Brief:
The answer is all of the entries below, repeated exactly and free of pictures.

[Dataset entries]
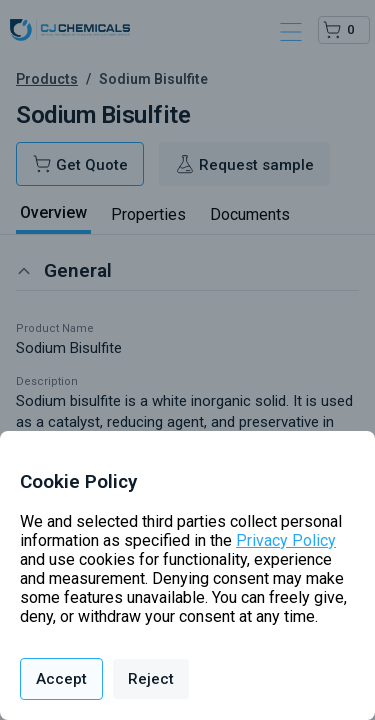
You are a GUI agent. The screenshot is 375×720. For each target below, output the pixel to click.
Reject (151, 679)
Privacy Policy (286, 540)
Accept (61, 679)
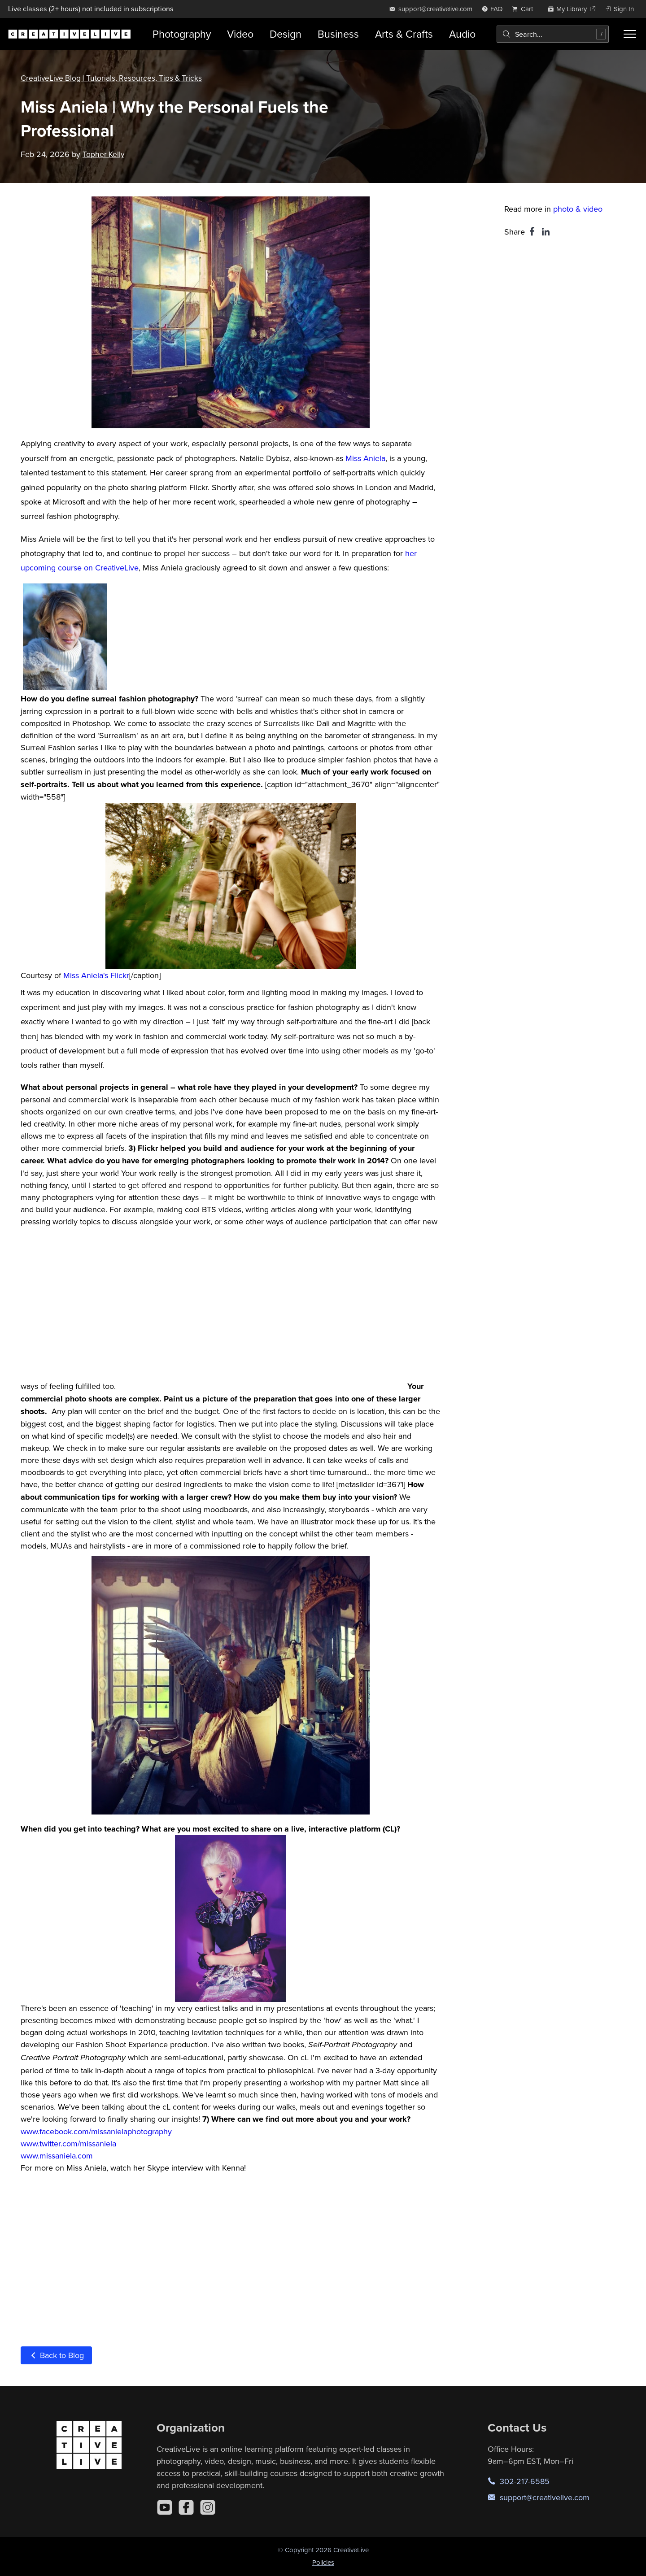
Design (285, 33)
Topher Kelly (104, 154)
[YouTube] (165, 2507)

Solution for this task:
You are a GUI agent. The screenshot is 375×720. For each target below, output the pixel to click.
Reject (151, 679)
Privacy Policy (286, 540)
Accept (61, 679)
Design (285, 33)
Topher Kelly (104, 154)
[YouTube] (165, 2507)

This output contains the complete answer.